Under the scheme, subsidies will be available for children aged from six months to 15 years in households earning up to €47,500 net income. The lowest earners will receive the most help and could be eligible for around €8,000 based on the maximum of 40 hours’ childcare a week.

Ms Noone said the issue of taking account of rental and mortgage costs is something that would have to be discussed when the committee meets on Wednesday.

“It would make sense to me because if you look at your typical middle-income couple, by the time they pay the mortgage they don’t have a lot of disposable income.

“We will have to thrash it out,” she said.

Mr Daly pointed out that all childcare providers would have to be registered with Tusla to qualify for the scheme.

He said there are around 20,000 childminders looking after children — mainly in their own homes — but only around 125 are registered, along with 4,500 crèches and centres.
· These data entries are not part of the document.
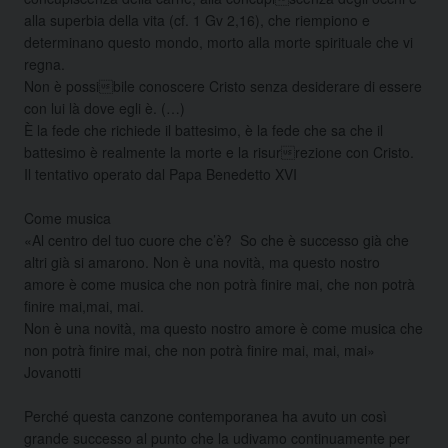
alla superbia della vita (cf. 1 Gv 2,16), che riempiono e
determinano questo mondo, morto alla morte spirituale che vi
regna.
Non è possibile conoscere Cristo senza desiderare di essere
con lui là dove egli è. (…)
È la fede che richiede il battesimo, è la fede che sa che il
battesimo è realmente la morte e la risurrezione con Cristo.
Il tentativo operato dal Papa Benedetto XVI
Come musica
«Al centro del tuo cuore che c’è? So che è successo già che
altri già si amarono. Non è una novità, ma questo nostro
amore è come musica che non potrà finire mai, che non potrà
finire mai,mai, mai.
Non è una novità, ma questo nostro amore è come musica che
non potrà finire mai, che non potrà finire mai, mai, mai»​
Jovanotti
Perché questa canzone contemporanea ha avuto un così
grande successo al punto che la udivamo continuamente per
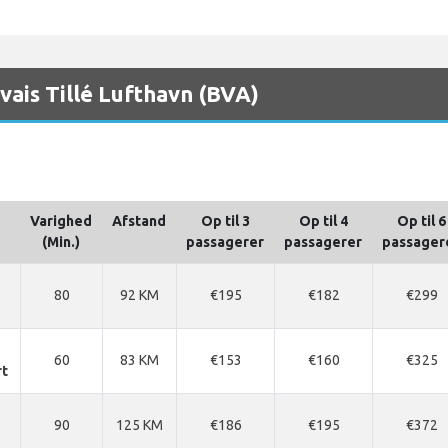
uvais Tillé Lufthavn (BVA)
Varighed
Afstand
Op til 3
Op til 4
Op til 6
(Min.)
passagerer
passagerer
passager
80
92 KM
€195
€182
€299
60
83 KM
€153
€160
€325
rt
90
125 KM
€186
€195
€372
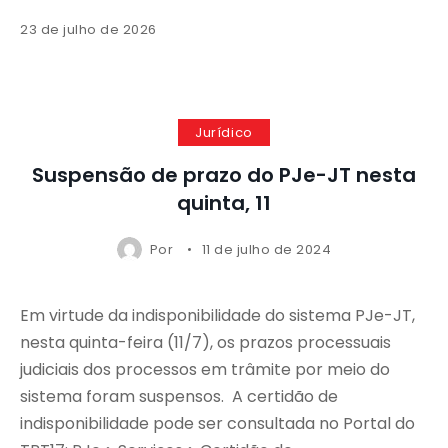
o de 2026
23 de julho d
Jurídico
Suspensão de prazo do PJe-JT nesta
quinta, 11
Por
11 de julho de 2024
Em virtude da indisponibilidade do sistema PJe-JT,
nesta quinta-feira (11/7), os prazos processuais
judiciais dos processos em trâmite por meio do
sistema foram suspensos. A certidão de
indisponibilidade pode ser consultada no Portal do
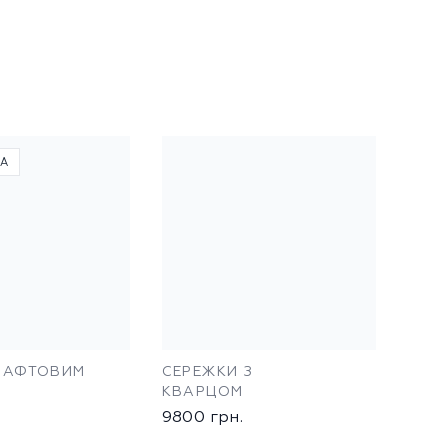
КА
 НАФТОВИМ
СЕРЕЖКИ З
КВАРЦОМ
9800
грн.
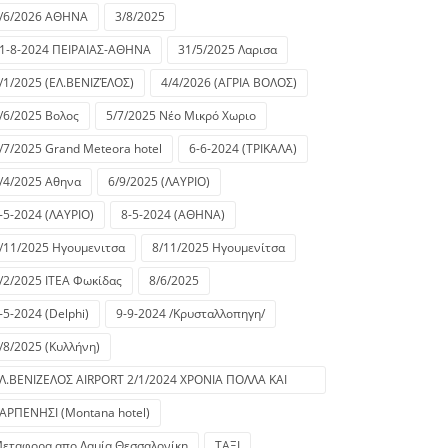
/6/2026 ΑΘΗΝΑ
3/8/2025
1-8-2024 ΠΕΙΡΑΙΑΣ-ΑΘΗΝΑ
31/5/2025 Λαρισα
/1/2025 (ΕΛ.ΒΕΝΙΖΈΛΟΣ)
4/4/2026 (ΑΓΡΙΑ ΒΟΛΟΣ)
/6/2025 Βολος
5/7/2025 Νέο Μικρό Χωριο
/7/2025 Grand Meteora hotel
6-6-2024 (ΤΡΙΚΑΛΑ)
/4/2025 Αθηνα
6/9/2025 (ΛΑΥΡΙΟ)
-5-2024 (ΛΑΥΡΙΟ)
8-5-2024 (ΑΘΗΝΑ)
/11/2025 Ηγουμενιτσα
8/11/2025 Ηγουμενίτσα
/2/2025 ΙΤΕΑ Φωκίδας
8/6/2025
-5-2024 (Delphi)
9-9-2024 /Κρυσταλλοπηγη/
/8/2025 (Κυλλήνη)
Λ.ΒΕΝΙΖΕΛΟΣ AIRPORT 2/1/2024 ΧΡΟΝΙΑ ΠΟΛΛΑ ΚΑΙ
ΑΛΗ ΧΡΟΝΙΑ!!
ΑΡΠΕΝΗΣΙ (Montana hotel)
εταφορα απο Λαμία Θεσσαλονίκη
ΤΑΞΙ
When the scheme was announced last October, the Department of Children encouraged childminders to register so they could undergo the vetting process ahead of the September start date.

It is expected the scheme will cost around €150m a year.
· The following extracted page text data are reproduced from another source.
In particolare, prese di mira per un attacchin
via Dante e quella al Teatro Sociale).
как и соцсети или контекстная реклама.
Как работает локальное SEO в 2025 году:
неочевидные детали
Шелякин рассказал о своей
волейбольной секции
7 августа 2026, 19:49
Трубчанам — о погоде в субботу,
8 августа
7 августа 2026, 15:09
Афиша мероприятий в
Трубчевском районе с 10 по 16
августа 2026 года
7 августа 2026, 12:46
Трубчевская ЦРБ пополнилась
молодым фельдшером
As well as the means-tested subsidy, there will also be a universal element to the scheme for children aged between six months and three years.

From September, a universal subsidy of up to €80 per month will be provided towards childcare costs in registered services for working parents.

“This is just the first step. We cannot achieve all we want to in one year, but we are using the benefits of a strong economy to improve people’s lives and make childcare more affordable for hard-pressed families,” said Mr Daly.